GABRIELLI
. Antichissima famiglia feudale eugubina, già potente sin dal sec. XI, quando un Cante figura come camerlengo imperiale in un privilegio di Corrado II (1027) e un Girolamo come condottiero di mille crociati eugubini. Allorché anche Gubbio, dopo le disfatte di Manfredi, passò a parte guelfa (1263), i G. si segnalarono per l'odio contro i ghibellini e uno di loro, Cante, ne divenne il più temuto persecutore in patria e fuori, come a Firenze, dove più volte fu podestà (1298; 1301-2 e 1306) e dove pronunciò la condanna contro Dante, a Lucca (1312) e a Perugia (1322). Rosso e Bino, fratelli di lui, anch'essi podestà di Firenze (1298-1306) e condottieri delle milizie della repubblica in varie imprese di guerra, parteciparono dei suoi stessi atteggiamenti politici.
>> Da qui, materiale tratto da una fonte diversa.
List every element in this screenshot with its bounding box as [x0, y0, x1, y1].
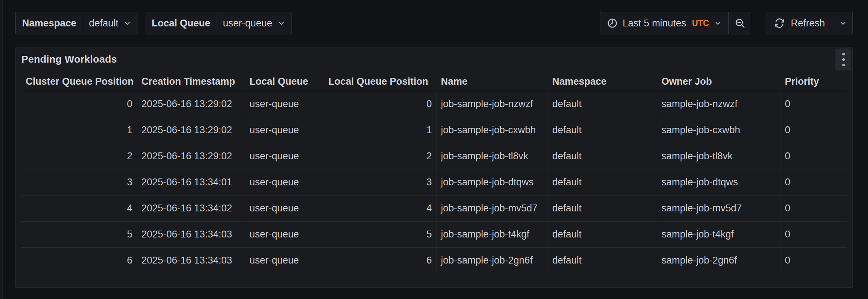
- table-cell: 2025-06-16 13:34:01: [137, 169, 245, 195]
- table-cell: 3: [21, 169, 137, 195]
- table-cell: 2025-06-16 13:29:02: [137, 117, 245, 143]
- table-cell: 0: [780, 91, 847, 117]
- table-cell: default: [548, 143, 657, 169]
- chevron-down-icon: [714, 19, 722, 27]
- table-body: 02025-06-16 13:29:02user-queue0job-sampl…: [21, 91, 847, 273]
- table-cell: sample-job-2gn6f: [657, 248, 780, 273]
- refresh-label: Refresh: [791, 18, 825, 29]
- refresh-button[interactable]: Refresh: [766, 12, 833, 34]
- column-header-local-queue[interactable]: Local Queue: [245, 72, 324, 91]
- variable-namespace-value: default: [89, 18, 118, 29]
- column-header-local-queue-position[interactable]: Local Queue Position: [324, 72, 437, 91]
- table-cell: user-queue: [245, 169, 324, 195]
- table-cell: 2025-06-16 13:34:03: [137, 222, 245, 247]
- pending-workloads-panel: Pending Workloads Cluster Queue Position…: [15, 47, 853, 288]
- table-cell: 0: [21, 91, 137, 117]
- variable-local-queue: Local Queue user-queue: [145, 12, 292, 34]
- table-cell: default: [548, 117, 657, 143]
- panel-header: Pending Workloads: [16, 47, 852, 71]
- table-cell: default: [548, 222, 657, 247]
- table-cell: job-sample-job-tl8vk: [437, 143, 548, 169]
- table-cell: 6: [324, 248, 437, 273]
- table-cell: 0: [780, 222, 847, 247]
- column-header-owner-job[interactable]: Owner Job: [657, 72, 780, 91]
- table-cell: job-sample-job-nzwzf: [437, 91, 548, 117]
- column-header-priority[interactable]: Priority: [780, 72, 847, 91]
- time-range-label: Last 5 minutes: [623, 18, 686, 29]
- table-row: 42025-06-16 13:34:02user-queue4job-sampl…: [21, 195, 847, 221]
- pending-workloads-table: Cluster Queue PositionCreation Timestamp…: [21, 72, 847, 273]
- table-cell: user-queue: [245, 222, 324, 247]
- zoom-out-icon: [735, 18, 745, 29]
- table-cell: 3: [324, 169, 437, 195]
- table-row: 32025-06-16 13:34:01user-queue3job-sampl…: [21, 169, 847, 195]
- table-cell: job-sample-job-mv5d7: [437, 195, 548, 221]
- table-cell: 4: [21, 195, 137, 221]
- clock-icon: [607, 18, 618, 29]
- refresh-icon: [774, 18, 785, 29]
- panel-title: Pending Workloads: [21, 54, 117, 65]
- table-cell: 2: [21, 143, 137, 169]
- table-cell: 1: [324, 117, 437, 143]
- table-cell: 5: [324, 222, 437, 247]
- time-picker-button[interactable]: Last 5 minutes UTC: [600, 12, 729, 34]
- table-cell: user-queue: [245, 143, 324, 169]
- table-cell: user-queue: [245, 248, 324, 273]
- panel-menu-button[interactable]: [835, 49, 851, 70]
- table-cell: default: [548, 169, 657, 195]
- table-cell: 0: [780, 117, 847, 143]
- column-header-name[interactable]: Name: [437, 72, 548, 91]
- table-row: 62025-06-16 13:34:03user-queue6job-sampl…: [21, 247, 847, 273]
- column-header-creation-timestamp[interactable]: Creation Timestamp: [137, 72, 245, 91]
- column-header-namespace[interactable]: Namespace: [548, 72, 657, 91]
- table-cell: default: [548, 91, 657, 117]
- kebab-menu-icon: [842, 64, 845, 66]
- table-row: 22025-06-16 13:29:02user-queue2job-sampl…: [21, 143, 847, 169]
- variable-local-queue-picker[interactable]: user-queue: [217, 12, 291, 34]
- table-cell: sample-job-cxwbh: [657, 117, 780, 143]
- table-cell: 2025-06-16 13:34:02: [137, 195, 245, 221]
- table-cell: 2025-06-16 13:29:02: [137, 91, 245, 117]
- table-cell: 0: [324, 91, 437, 117]
- table-cell: 0: [780, 248, 847, 273]
- grafana-dashboard: { "toolbar": { "variables": [ { "label":…: [0, 0, 868, 299]
- table-cell: 2: [324, 143, 437, 169]
- kebab-menu-icon: [842, 58, 845, 61]
- table-cell: 1: [21, 117, 137, 143]
- chevron-down-icon: [277, 19, 285, 27]
- table-cell: default: [548, 195, 657, 221]
- table-row: 02025-06-16 13:29:02user-queue0job-sampl…: [21, 91, 847, 117]
- kebab-menu-icon: [842, 53, 845, 55]
- table-cell: user-queue: [245, 195, 324, 221]
- table-cell: sample-job-tl8vk: [657, 143, 780, 169]
- table-cell: 2025-06-16 13:34:03: [137, 248, 245, 273]
- variable-namespace-picker[interactable]: default: [83, 12, 137, 34]
- variable-local-queue-value: user-queue: [223, 18, 272, 29]
- variable-controls: Namespace default Local Queue user-queue: [15, 12, 292, 34]
- table-cell: default: [548, 248, 657, 273]
- time-picker-group: Last 5 minutes UTC: [600, 12, 752, 34]
- table-cell: user-queue: [245, 91, 324, 117]
- table-cell: sample-job-t4kgf: [657, 222, 780, 247]
- column-header-cluster-queue-position[interactable]: Cluster Queue Position: [21, 72, 137, 91]
- table-cell: sample-job-nzwzf: [657, 91, 780, 117]
- table-cell: sample-job-dtqws: [657, 169, 780, 195]
- table-cell: 4: [324, 195, 437, 221]
- table-header-row: Cluster Queue PositionCreation Timestamp…: [21, 72, 847, 91]
- chevron-down-icon: [839, 19, 847, 27]
- refresh-group: Refresh: [766, 12, 853, 34]
- zoom-out-button[interactable]: [728, 12, 751, 34]
- table-row: 52025-06-16 13:34:03user-queue5job-sampl…: [21, 221, 847, 247]
- table-cell: 0: [780, 195, 847, 221]
- table-cell: sample-job-mv5d7: [657, 195, 780, 221]
- variable-namespace: Namespace default: [15, 12, 137, 34]
- variable-namespace-label: Namespace: [16, 12, 83, 34]
- refresh-interval-dropdown[interactable]: [833, 12, 852, 34]
- left-edge-strip: [0, 0, 3, 299]
- time-and-refresh-controls: Last 5 minutes UTC Refresh: [600, 12, 853, 34]
- table-cell: 0: [780, 143, 847, 169]
- table-cell: job-sample-job-dtqws: [437, 169, 548, 195]
- table-cell: 6: [21, 248, 137, 273]
- table-cell: job-sample-job-cxwbh: [437, 117, 548, 143]
- table-cell: 0: [780, 169, 847, 195]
Più tardi Giovanni, passato a parte ghibellina, riuscì con l'aiuto dell'arcivescovo signore di Milano Giovanni Visconti a farsi signore di Gubbio (7 agosto 1350), contrastato dal proprio congiunto Giacomo, governatore pontificio del Patrimonio. Ma, morto il Visconti, dové (1354) cedere all'Albornoz, che riconquistò Gubbio alla Chiesa. Nella grande sollevazione capeggiata dai Fiorentini contro l'opera dei legati avignonesi (1376) anche i G. lottarono contro la Chiesa. Ma, dopo tre anni, il monaco avellanita Gabriele di Necciolo, fatto vescovo di Gubbio, in accordo con la corte papale, nel 1381 se ne proclamò signore, facendosene poi nominare vicario pontificio da Urbano VI. Con una sommossa, capeggiata da un altro Cante, gli Eugubini riuscirono a restaurare le forme repubblicane, cedendo al vescovo il castello di Cantiano e promettendogli un'indennità di 4000 fiorini. Ma, nell'impossibilità di far fronte al pagamento e minacciati dalle armi di Francesco fratello del vescovo, si diedero (marzo 1384) al conte Antonio di Montefeltro duca di Urbino. A contrastare a questo il possesso di Gubbio insorsero ancora lo stesso Francesco e - dopo la nomina di lui a senatore di Roma - il nipote Cecciolo che fu per due volte (1419 e 1420) sul punto di recuperare la città; ma preso e impiccato, la sua famiglia, che già aveva perduto gli aviti feudi di Giomisci, Baccaresca, Agnano, Serra S. Abbondio e Cantiano, dové cedere anche il castello di Frontone, e ridursi a condizione privata. Dei molti rami in cui la famiglia G. aveva cominciato a scindersi fin dal sec. XIII, quelli di Bologna e di Senigallia si estinsero nel secolo XVII, e quello dei signori di Gubbio nel secolo successivo; sono tuttora in fiore il ramo di Tropea e Napoli, quello di Fano, e i conti di Montevecchio (Martinozzi-Benedetti).